- _Task requirements_
Repeat the following entries verbatim, apart from the pictures.

------ Records for the exercise ------

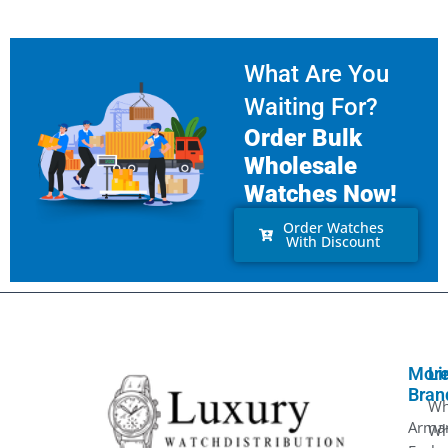
What Are You
Waiting For?
Order Bulk
Wholesale
Watches Now!
Order Watches
With Discount
Mor
Li
Bran
Wh
Arma
Wh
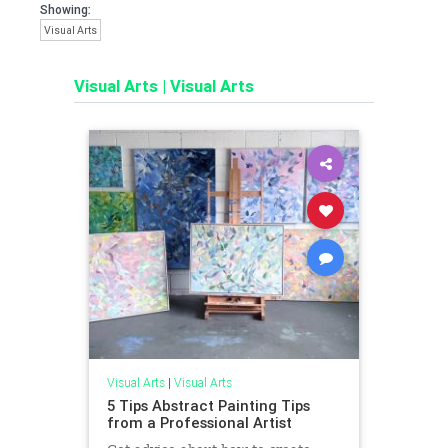
Showing:
Visual Arts
Visual Arts
|
Visual Arts
Visual Arts
|
Visual Arts
5 Tips Abstract Painting Tips
from a Professional Artist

------

- _Finished exercise_
What Are You
Waiting For?
Order Bulk
Wholesale
Watches Now!
Order Watches
With Discount
Mor
Li
Bran
Wh
Arma
Wh
Showing:
Visual Arts
Visual Arts
|
Visual Arts
Visual Arts
|
Visual Arts
5 Tips Abstract Painting Tips
from a Professional Artist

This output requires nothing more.